FRANKFURT (AFP) – Russia’s invasion of Ukraine and spiralling energy prices have upended the economic outlook and left European Central Bank (ECB) policymakers with the task of navigating the eurozone through a fresh crisis at their meeting yesterday.
The bank had been poised to take another step towards the “normalisation” of its monetary policy – by ending its crisis-era asset-purchasing programme and gradually bringing interest rates out of negative territory.
Instead the outbreak of war at the gates of the euro area has given inflation a new push upwards and threatened a cautious economic recovery from the impact of the coronavirus.

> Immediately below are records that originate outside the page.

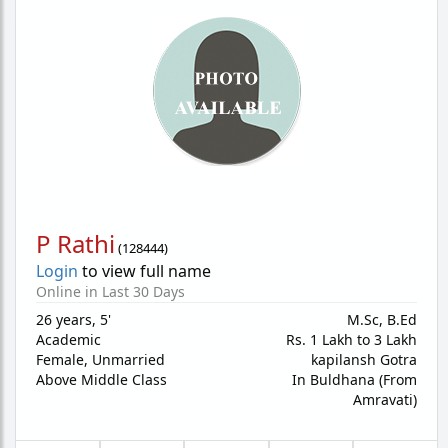
P Rathi
(
128444
)
Login
to view full name
Online in Last 30 Days
26 years
,
5'
M.Sc, B.Ed
Academic
Rs. 1 Lakh to 3 Lakh
Female,
Unmarried
kapilansh Gotra
Above Middle Class
In Buldhana (From
Amravati)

Inflation climbed higher again in February, hitting a new all-time high of 5.8 per cent for the currency club, well above the ECB’s two per cent target.
The fast pace of price rises – consistently above the bank’s previous expectations – has raised the prospects that new ECB projections yesterday could see a significant upwards revision for the coming years.
Record inflation and the impact of the war are to be included in the latest forecasts, but a high degree of uncertainty remains.
“No one would currently want to quantify the economic implications for the eurozone,” said Head of macro at the bank ING Carsten Brzeski.
Tightening too soon to fight inflation risks pulling the rug out from under the economy, just when it is bracing against the impact of the conflict.